* _Raw data_
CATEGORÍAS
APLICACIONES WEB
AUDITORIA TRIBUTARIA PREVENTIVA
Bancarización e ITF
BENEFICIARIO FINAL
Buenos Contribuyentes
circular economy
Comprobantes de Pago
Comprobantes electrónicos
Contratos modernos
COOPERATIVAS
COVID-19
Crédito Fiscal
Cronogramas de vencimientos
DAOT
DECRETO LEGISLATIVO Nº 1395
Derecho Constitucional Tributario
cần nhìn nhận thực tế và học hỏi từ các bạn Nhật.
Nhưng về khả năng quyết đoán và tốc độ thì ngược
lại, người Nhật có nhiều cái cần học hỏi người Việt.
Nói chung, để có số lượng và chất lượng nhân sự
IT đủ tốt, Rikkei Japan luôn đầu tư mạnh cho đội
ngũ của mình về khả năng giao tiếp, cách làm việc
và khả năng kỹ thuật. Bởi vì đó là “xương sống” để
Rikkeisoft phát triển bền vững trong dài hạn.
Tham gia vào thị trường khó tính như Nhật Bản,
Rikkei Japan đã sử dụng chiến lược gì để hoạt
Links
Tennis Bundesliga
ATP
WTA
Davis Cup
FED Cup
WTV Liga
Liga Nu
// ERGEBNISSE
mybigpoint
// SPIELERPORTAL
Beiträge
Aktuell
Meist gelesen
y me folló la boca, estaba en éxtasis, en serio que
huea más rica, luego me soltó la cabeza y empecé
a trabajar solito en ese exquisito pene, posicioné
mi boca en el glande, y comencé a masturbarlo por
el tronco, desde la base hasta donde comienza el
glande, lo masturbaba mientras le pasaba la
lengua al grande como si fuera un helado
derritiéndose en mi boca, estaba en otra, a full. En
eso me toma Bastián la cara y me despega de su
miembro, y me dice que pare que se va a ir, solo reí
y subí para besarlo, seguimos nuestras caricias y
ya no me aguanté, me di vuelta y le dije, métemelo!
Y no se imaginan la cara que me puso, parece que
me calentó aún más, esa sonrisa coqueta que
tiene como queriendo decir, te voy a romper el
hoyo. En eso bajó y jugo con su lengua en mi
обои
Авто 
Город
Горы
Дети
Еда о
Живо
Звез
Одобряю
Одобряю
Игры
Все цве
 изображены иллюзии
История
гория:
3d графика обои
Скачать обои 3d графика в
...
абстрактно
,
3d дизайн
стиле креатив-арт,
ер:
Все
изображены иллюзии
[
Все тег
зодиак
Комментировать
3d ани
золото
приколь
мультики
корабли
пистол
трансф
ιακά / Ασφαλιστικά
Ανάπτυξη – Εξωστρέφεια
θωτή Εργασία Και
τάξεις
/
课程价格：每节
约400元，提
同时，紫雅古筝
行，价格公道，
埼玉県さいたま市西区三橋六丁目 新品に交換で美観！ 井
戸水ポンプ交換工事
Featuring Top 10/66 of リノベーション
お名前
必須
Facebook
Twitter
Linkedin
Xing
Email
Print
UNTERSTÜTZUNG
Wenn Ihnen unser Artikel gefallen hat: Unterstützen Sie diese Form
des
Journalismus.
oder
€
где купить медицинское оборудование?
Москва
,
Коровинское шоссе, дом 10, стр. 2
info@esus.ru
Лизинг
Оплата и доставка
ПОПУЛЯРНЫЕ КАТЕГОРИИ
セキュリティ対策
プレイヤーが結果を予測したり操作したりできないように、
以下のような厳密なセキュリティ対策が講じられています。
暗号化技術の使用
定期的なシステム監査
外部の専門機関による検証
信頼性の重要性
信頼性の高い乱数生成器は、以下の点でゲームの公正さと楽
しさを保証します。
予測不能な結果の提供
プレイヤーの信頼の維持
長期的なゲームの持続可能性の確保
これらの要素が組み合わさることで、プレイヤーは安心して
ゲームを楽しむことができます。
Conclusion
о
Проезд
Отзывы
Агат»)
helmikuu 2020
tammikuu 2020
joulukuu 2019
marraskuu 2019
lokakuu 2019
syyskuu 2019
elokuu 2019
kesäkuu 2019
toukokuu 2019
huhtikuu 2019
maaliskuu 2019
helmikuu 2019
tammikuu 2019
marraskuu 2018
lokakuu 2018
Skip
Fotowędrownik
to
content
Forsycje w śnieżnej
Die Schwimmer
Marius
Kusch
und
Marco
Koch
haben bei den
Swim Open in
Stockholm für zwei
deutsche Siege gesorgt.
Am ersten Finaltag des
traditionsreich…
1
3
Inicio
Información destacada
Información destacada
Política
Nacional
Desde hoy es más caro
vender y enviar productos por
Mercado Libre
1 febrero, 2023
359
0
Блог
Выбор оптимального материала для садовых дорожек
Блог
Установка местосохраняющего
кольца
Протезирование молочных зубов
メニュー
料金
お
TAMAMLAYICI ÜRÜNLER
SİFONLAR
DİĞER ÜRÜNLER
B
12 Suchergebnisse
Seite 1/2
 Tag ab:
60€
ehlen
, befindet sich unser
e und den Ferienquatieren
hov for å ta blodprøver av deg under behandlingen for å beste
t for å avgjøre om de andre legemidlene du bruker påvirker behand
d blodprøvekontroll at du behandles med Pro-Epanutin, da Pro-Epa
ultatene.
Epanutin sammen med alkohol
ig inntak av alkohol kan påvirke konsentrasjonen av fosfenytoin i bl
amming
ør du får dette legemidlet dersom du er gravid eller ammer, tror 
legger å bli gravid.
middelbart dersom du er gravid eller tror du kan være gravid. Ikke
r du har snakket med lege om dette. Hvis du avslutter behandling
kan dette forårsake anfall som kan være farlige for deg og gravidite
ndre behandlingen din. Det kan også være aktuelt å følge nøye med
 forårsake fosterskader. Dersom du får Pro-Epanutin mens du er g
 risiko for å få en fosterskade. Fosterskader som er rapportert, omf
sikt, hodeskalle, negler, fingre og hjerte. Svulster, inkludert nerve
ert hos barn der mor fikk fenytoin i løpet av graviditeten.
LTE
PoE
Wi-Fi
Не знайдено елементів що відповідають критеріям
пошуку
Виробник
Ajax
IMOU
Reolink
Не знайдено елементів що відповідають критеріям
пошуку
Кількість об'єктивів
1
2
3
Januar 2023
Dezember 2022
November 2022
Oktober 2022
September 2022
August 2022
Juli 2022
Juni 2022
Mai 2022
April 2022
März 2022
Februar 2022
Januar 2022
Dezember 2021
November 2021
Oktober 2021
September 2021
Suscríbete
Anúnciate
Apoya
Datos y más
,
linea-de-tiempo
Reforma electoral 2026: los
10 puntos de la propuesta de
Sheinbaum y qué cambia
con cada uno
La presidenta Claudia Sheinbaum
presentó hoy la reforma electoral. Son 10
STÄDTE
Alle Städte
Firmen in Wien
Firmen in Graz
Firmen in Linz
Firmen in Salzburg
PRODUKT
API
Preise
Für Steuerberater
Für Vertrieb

* _The problem_
Given the records above, restate word for word only the lines starting at the one with "Y no se imaginan" and ending at the one with "UNTERSTÜTZUNG".

* _Result for this exercise_
Y no se imaginan la cara que me puso, parece que
me calentó aún más, esa sonrisa coqueta que
tiene como queriendo decir, te voy a romper el
hoyo. En eso bajó y jugo con su lengua en mi
обои
Авто 
Город
Горы
Дети
Еда о
Живо
Звез
Одобряю
Одобряю
Игры
Все цве
 изображены иллюзии
История
гория:
3d графика обои
Скачать обои 3d графика в
...
абстрактно
,
3d дизайн
стиле креатив-арт,
ер:
Все
изображены иллюзии
[
Все тег
зодиак
Комментировать
3d ани
золото
приколь
мультики
корабли
пистол
трансф
ιακά / Ασφαλιστικά
Ανάπτυξη – Εξωστρέφεια
θωτή Εργασία Και
τάξεις
/
课程价格：每节
约400元，提
同时，紫雅古筝
行，价格公道，
埼玉県さいたま市西区三橋六丁目 新品に交換で美観！ 井
戸水ポンプ交換工事
Featuring Top 10/66 of リノベーション
お名前
必須
Facebook
Twitter
Linkedin
Xing
Email
Print
UNTERSTÜTZUNG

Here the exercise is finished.